### THE TASK
Would you write out each line of the material below exactly, skipping every picture?

### DATA
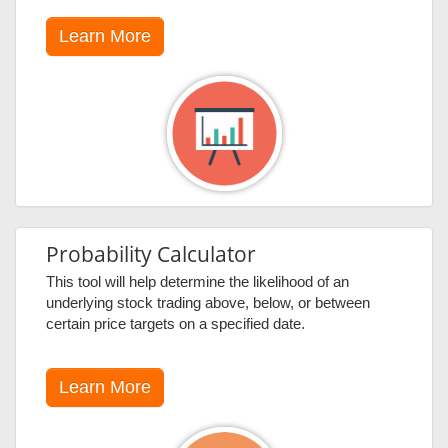
Learn More
Probability Calculator
This tool will help determine the likelihood of an
underlying stock trading above, below, or between
certain price targets on a specified date.
Learn More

### TASK RESULT
Learn More
Probability Calculator
This tool will help determine the likelihood of an
underlying stock trading above, below, or between
certain price targets on a specified date.
Learn More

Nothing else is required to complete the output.